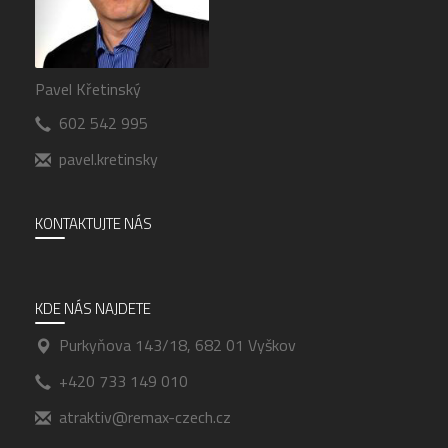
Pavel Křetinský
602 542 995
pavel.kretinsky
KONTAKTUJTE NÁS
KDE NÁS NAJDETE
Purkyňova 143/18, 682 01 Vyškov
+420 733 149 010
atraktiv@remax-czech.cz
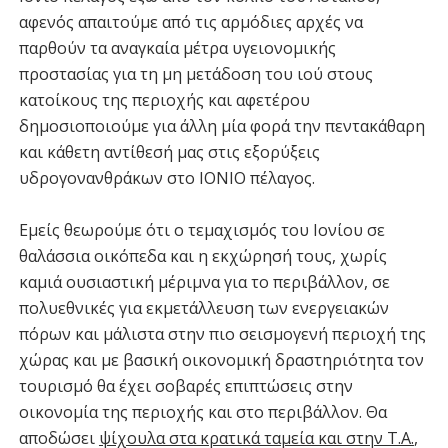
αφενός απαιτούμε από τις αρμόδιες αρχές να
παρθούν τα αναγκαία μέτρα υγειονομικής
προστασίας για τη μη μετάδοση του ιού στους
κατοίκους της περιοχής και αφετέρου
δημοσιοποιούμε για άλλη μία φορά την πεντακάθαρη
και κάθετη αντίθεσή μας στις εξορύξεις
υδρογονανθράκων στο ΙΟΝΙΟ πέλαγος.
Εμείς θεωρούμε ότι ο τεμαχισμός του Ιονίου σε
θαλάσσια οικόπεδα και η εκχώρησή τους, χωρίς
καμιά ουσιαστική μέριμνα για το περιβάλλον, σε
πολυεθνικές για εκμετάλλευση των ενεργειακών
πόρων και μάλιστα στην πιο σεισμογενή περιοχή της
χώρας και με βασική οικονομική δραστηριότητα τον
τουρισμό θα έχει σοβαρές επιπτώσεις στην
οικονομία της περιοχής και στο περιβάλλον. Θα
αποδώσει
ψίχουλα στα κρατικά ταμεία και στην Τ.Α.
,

◇ ◇ ◇ ◇ ◇ ◇ ◇

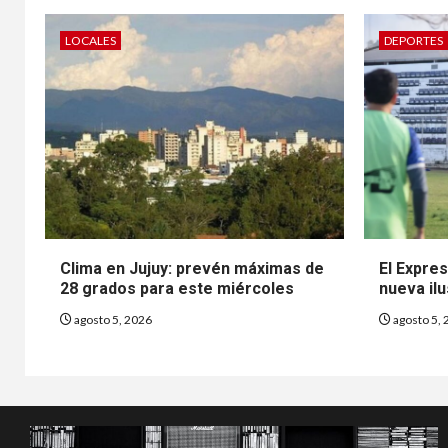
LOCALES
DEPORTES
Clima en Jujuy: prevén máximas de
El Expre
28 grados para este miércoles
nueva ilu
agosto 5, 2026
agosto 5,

◇ ◇ ◇ ◇ ◇ ◇ ◇

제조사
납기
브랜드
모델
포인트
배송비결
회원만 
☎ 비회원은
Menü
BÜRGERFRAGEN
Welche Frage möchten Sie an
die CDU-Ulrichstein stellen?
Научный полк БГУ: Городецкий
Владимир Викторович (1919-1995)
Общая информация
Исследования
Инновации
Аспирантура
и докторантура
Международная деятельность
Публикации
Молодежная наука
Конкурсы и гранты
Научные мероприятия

◇ ◇ ◇ ◇ ◇ ◇ ◇

## Aim of the task
From the records above, transcribe exactly the lines starting at the one containing "atraktiv@remax-czech.cz" and ending at the one containing "θαλάσσια οικόπεδα και η εκχώρησή τους, χωρίς". Skip the pictures.

## Exercise response
atraktiv@remax-czech.cz
αφενός απαιτούμε από τις αρμόδιες αρχές να
παρθούν τα αναγκαία μέτρα υγειονομικής
προστασίας για τη μη μετάδοση του ιού στους
κατοίκους της περιοχής και αφετέρου
δημοσιοποιούμε για άλλη μία φορά την πεντακάθαρη
και κάθετη αντίθεσή μας στις εξορύξεις
υδρογονανθράκων στο ΙΟΝΙΟ πέλαγος.
Εμείς θεωρούμε ότι ο τεμαχισμός του Ιονίου σε
θαλάσσια οικόπεδα και η εκχώρησή τους, χωρίς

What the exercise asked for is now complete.